Ainsi, si un employeur qui n’y est pas obligé par la convention collective ou le règlement intérieur, décide néanmoins de convoquer le salarié à un entretien (par exemple, pour donner un ton plus solennel à la sanction envisagée), il devra alors respecter toute la procédure disciplinaire. De la sorte, la sanction devra être notifiée impérativement dans le délai d’un mois, suite à la date d’entretien et ce, même s’il s’agit d’un « simple » avertissement. On fait ou on ne fait pas, mais si on fait…

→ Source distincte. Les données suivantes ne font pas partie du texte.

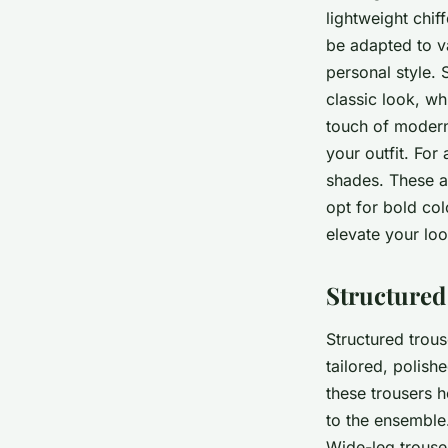
lightweight chif
be adapted to v
personal style.
classic look, wh
touch of modern 
your outfit. For
shades. These ar
opt for bold col
elevate your loo
Structured
Structured trous
tailored, polis
these trousers 
to the ensemble.
Wide-leg trouser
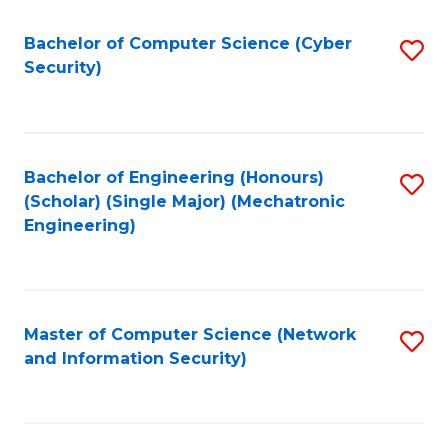
Fa
Bachelor of Computer Science (Cyber
S
Security)
to
C
Fa
Bachelor of Engineering (Honours)
S
(Scholar) (Single Major) (Mechatronic
to
Engineering)
C
Fa
Master of Computer Science (Network
S
and Information Security)
to
C
Fa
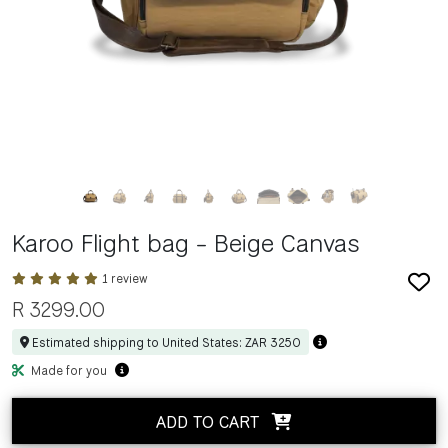
Karoo Flight bag - Beige Canvas
1 review
R
3299.00
Estimated shipping to United States: ZAR 3250
Made for you
ADD TO CART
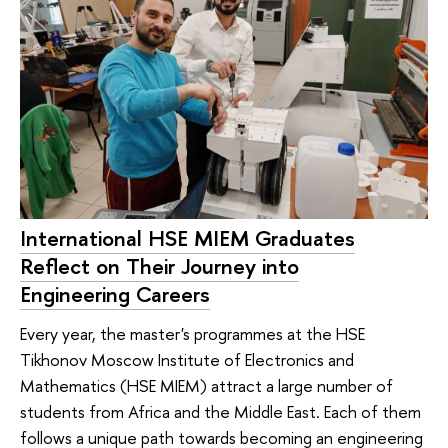
International HSE MIEM Graduates
Reflect on Their Journey into
Engineering Careers
Every year, the master's programmes at the HSE
Tikhonov Moscow Institute of Electronics and
Mathematics (HSE MIEM) attract a large number of
students from Africa and the Middle East. Each of them
follows a unique path towards becoming an engineering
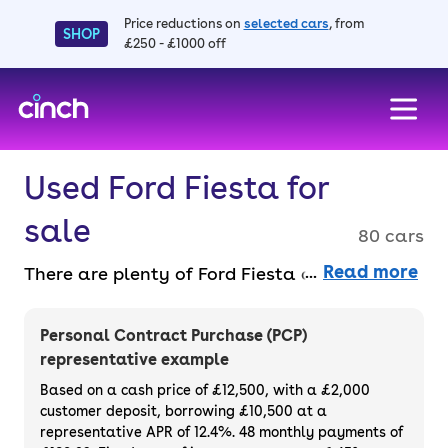
Price reductions on
selected cars
, from
SHOP
£250 - £1000 off
skip to main content
skip to footer
Used Ford Fiesta for
sale
80 cars
Read more
There are plenty of Ford Fiesta cars for sale
because they’re among the best small
hatchbacks around, being fun to drive and
Personal Contract Purchase (PCP)
practical enough for everyday use.
The
representative example
Fiesta is a functional, reliable and nippy
Based on a cash price of £12,500, with a £2,000
hatchback as standard with the entry-level
customer deposit, borrowing £10,500 at a
representative APR of 12.4%. 48 monthly payments of
model, and it's filled with handy features.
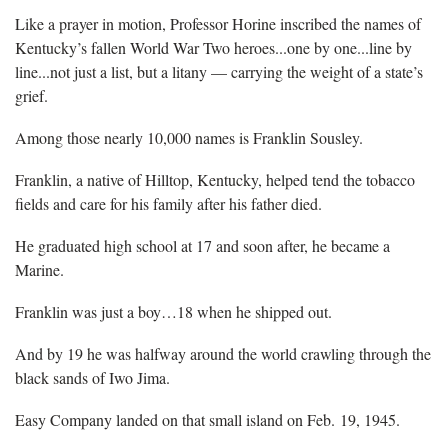
Like a prayer in motion, Professor Horine inscribed the names of
Kentucky’s fallen World War Two heroes...one by one...line by
line...not just a list, but a litany — carrying the weight of a state’s
grief.
Among those nearly 10,000 names is Franklin Sousley.
Franklin, a native of Hilltop, Kentucky, helped tend the tobacco
fields and care for his family after his father died.
He graduated high school at 17 and soon after, he became a
Marine.
Franklin was just a boy…18 when he shipped out.
And by 19 he was halfway around the world crawling through the
black sands of Iwo Jima.
Easy Company landed on that small island on Feb. 19, 1945.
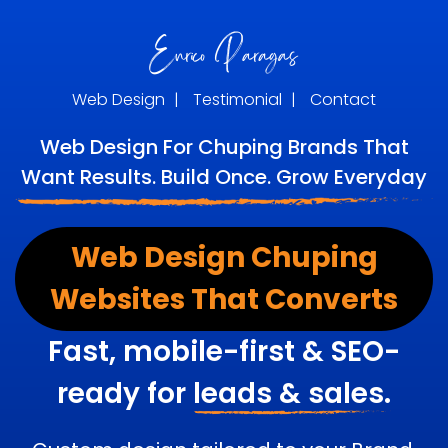
Web Design
|
Testimonial
|
Contact
Web Design For Chuping Brands That
Want Results. Build Once. Grow Everyday
Web Design Chuping
Websites That Converts
Fast, mobile-first & SEO-
ready for
leads & sales.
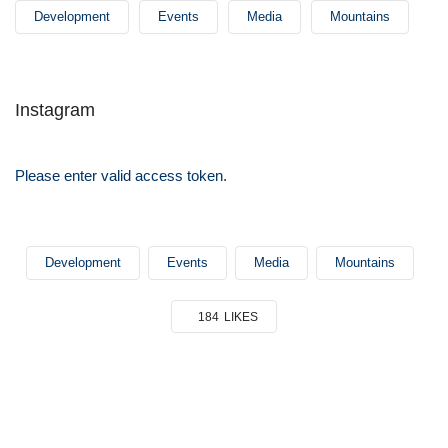
Development
Events
Media
Mountains
Instagram
Please enter valid access token.
Development
Events
Media
Mountains
184
LIKES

→ « J’ai pris, il y a 15 jours, un avertissement à l’encontre d’un de mes chauffeurs qui arrive systématiquement en retard le matin. Il est venu me voir ce matin (le sourire en coin,… eh oui c’est le même « individu » que dans le premier cas), en m’indiquant que je n’avais décidément « pas de chance » puisque ma sanction n’était pas valable. Pour affirmer cela haut et fort, il prétend que faute de règlement intérieur (alors que j’ai plus de 20 salariés habituellement dans l’entreprise), l’avertissement ne serait pas valable. A-t-il encore raison ? »
Malheureusement, c’est à craindre… En 1er lieu, rappelons que le règlement intérieur doit obligatoirement exister dans les sociétés qui comprennent habituellement un effectif d’au moins 20 salariés. Sous cette notion, il faut entendre qu’un tel document est obligatoire si le seuil de 20 salariés est atteint ou dépassé durant 6 mois. Par ailleurs, le règlement intérieur a notamment pour finalité de fixer les règles générales et permanentes relatives à la discipline au titre desquelles nous trouvons la nature et l’échelle des sanctions. En partant de ce principe, la cour d’appel de Rennes dans une décision du 7 septembre 2016 (CA Rennes, 7 septembre 2016, n° 14/04110) a décidé que faute d’avoir un règlement intérieur qui sert de fondement (alors que c’était une obligation eu égard à l’effectif de la société), l’avertissement prononcé était nul. Sacrés Bretons ! Ici, il convient donc de retenir que si vous deviez mettre en place un règlement intérieur et que tel n’est pas le cas, les différentes sanctions prises seraient susceptibles d’être annulées. Seul le licenciement n’est pas susceptible d’être remis en cause par le défaut de mise en place du règlement intérieur, étant prévu directement par le code du travail. Votre salarié a donc, une fois encore, raison lorsqu’il affirme que la sanction prise ne serait pas valable (il faudrait peut-être envisager de le promouvoir à un poste de DRH…) Une mise en conformité rapide s’impose. Ce serait bien dommage de s’embarrasser à faire de la paperasse, des entretiens préalables à sanction… si c’est pour voir tout cela jeter à la poubelle, suite à l’intervention des juges. Il est donc impératif de s’assurer que vous êtes bien couvert par un tel document.